For local policy effectiveness research, UK ODA should primarily focus on interventions to support local capacity to answer local questions, including (i) embedding researchers with governments to provide technical support and capacity building, (ii) providing (co-) funding to local universities and research institutions to answer policy research requests, and (iii) supporting data collection efforts perhaps in particular through global approaches including satellite data systems.

Because there is a global role to evaluate whether global or at least regional “best practices” are in fact emerging from local research, and because there are intermediate procedures in the middle of the spectrum, there are roles for intermediate approaches. It may be that the broad and significant determinants of cost effectiveness in safety net design, health procedures, or education in different contexts are few enough that a global effort to create country-specific estimates would be far more efficient than individual countries attempting to create the whole evidence base for bespoke country assessments to determine the most efficient way to spend health, education, or welfare funding, for example. Such exercises should be conducted wherever they are most efficiently done. But given that they are not primarily original research endeavours, at the least they could involve a global consortium of research institutions that combine technical expertise as well as local knowledge.

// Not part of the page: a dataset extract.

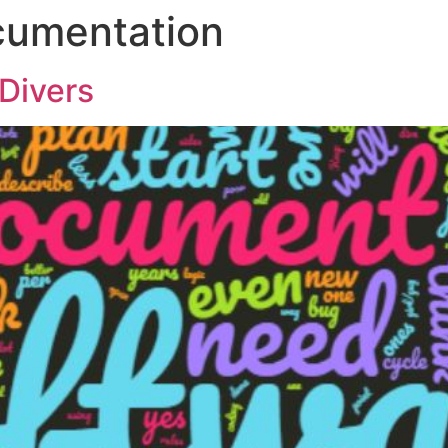
cumentation
Divers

R&D Aid Should Acknowledge the Principle of Country Ownership and Systems

For all that ODA for R&D will necessarily look different from ODA for provision of health services or infrastructure, the general principles regarding aid effectiveness agreed in Accra and Busan still have relevance. As far as is possible, ODA-funded R&D should be transparent, respond to the priorities set by developing countries themselves, and use country systems to deliver on those priorities.